Abstract

Production of low-emissions hydrogen can improve the sustainability of certain hard-to-decarbonize sectors, like industrial and residential heating. Gasification of biomass has been identified as a promising production method for high-volume clean hydrogen, but uncertainty around its economic conditions have prevented it from being used in practice. This work evaluates the economics of three potential gasification facilities in the United States to identify the optimal conditions for a successful hydrogen plant. The locations were selected based on local policies that create a need for high volume clean hydrogen by regulating natural gas emissions. Local features, like biomass type, availability, and distance between the biomass and hydrogen market, are taken into account. A novel simulation is used to build upon previous models to determine the effects of biomass composition on hydrogen yield and utility usage. The environmental impact of each location is then assessed using GREET, Argonne's greenhouse gas emissions quantification tool, to determine the plant's qualifications for tax credits under the Inflation Reduction Act.
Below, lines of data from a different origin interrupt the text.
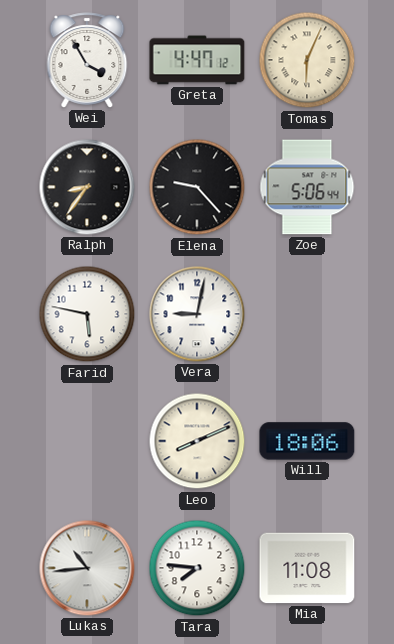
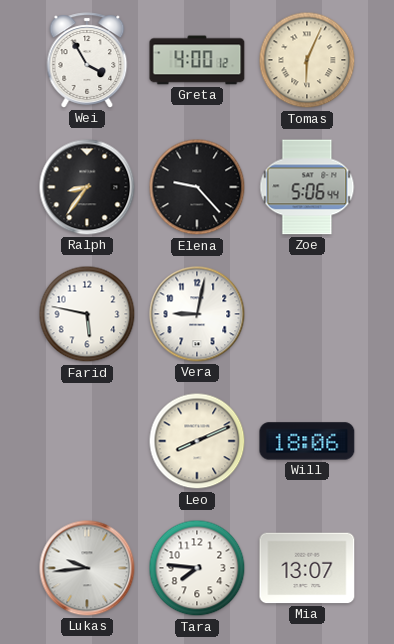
Greta: 4:47 -> 4:00
Lukas: 10:44 -> 9:44
Mia: 11:08 -> 13:07
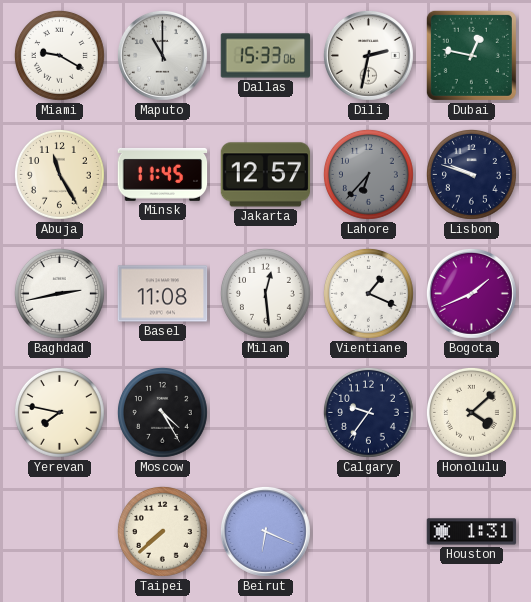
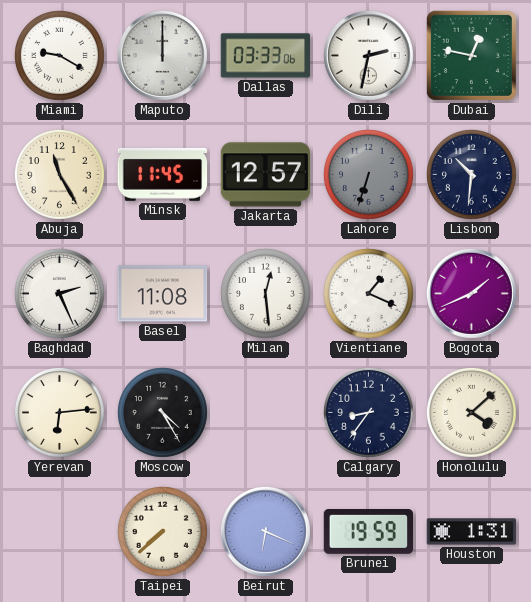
Maputo: 11:00 -> 12:00
Dallas: 15:33 -> 03:33
Lahore: 6:37 -> 6:33
Lisbon: 9:48 -> 10:31
Baghdad: 2:43 -> 2:26
Yerevan: 7:47 -> 6:14
Calgary: 9:36 -> 8:36
Brunei: none -> 19:59
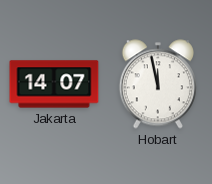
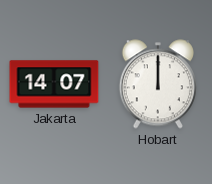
Hobart: 11:58 -> 12:00
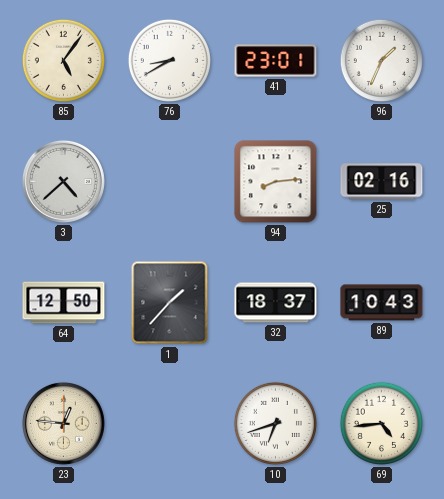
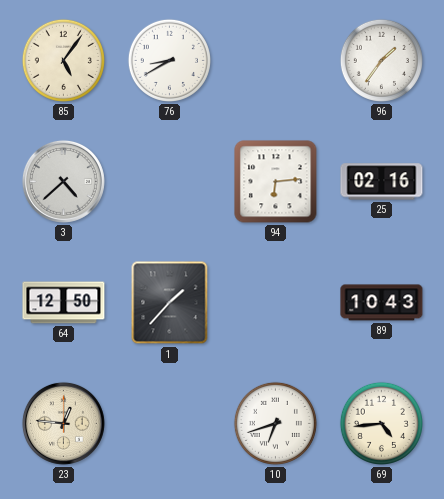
41: 23:01 -> none
96: 1:34 -> 1:36
94: 8:14 -> 6:14
32: 18:37 -> none
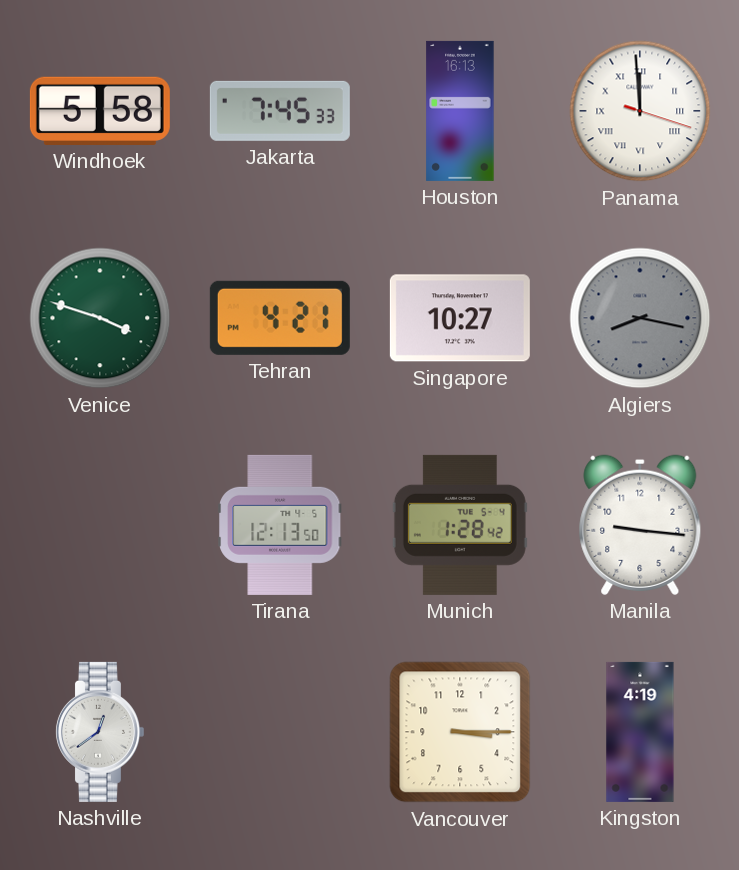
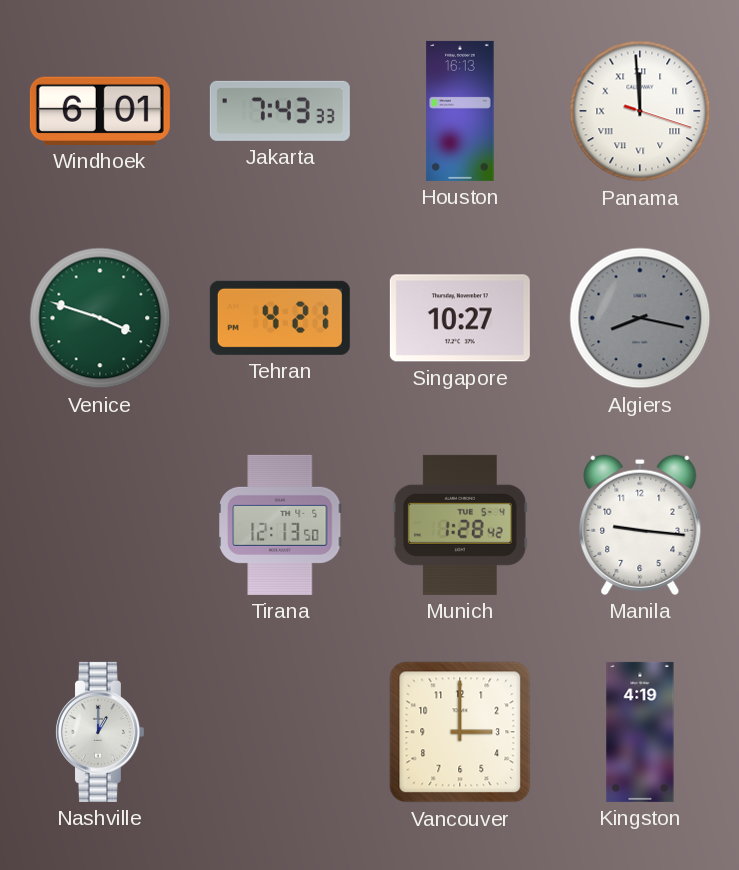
Windhoek: 5:58 -> 6:01
Jakarta: 7:45 -> 7:43
Nashville: 12:39 -> 1:00
Vancouver: 3:15 -> 3:00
Ultimately, the cost of transported hydrogen in a 40 metric ton/day facility was calculated to be $3.47/kg H2 in Klamath County, Oregon (which serves both the Oregon and California markets), $4.11/kg H2 in Park County, Colorado, and $3.63/kg H2 in Middlesex County, Massachusetts. A sensitivity analysis found transportation distance and biomass availability to be major factors in these costs. Variability in biomass composition had minimal effects on plant performance.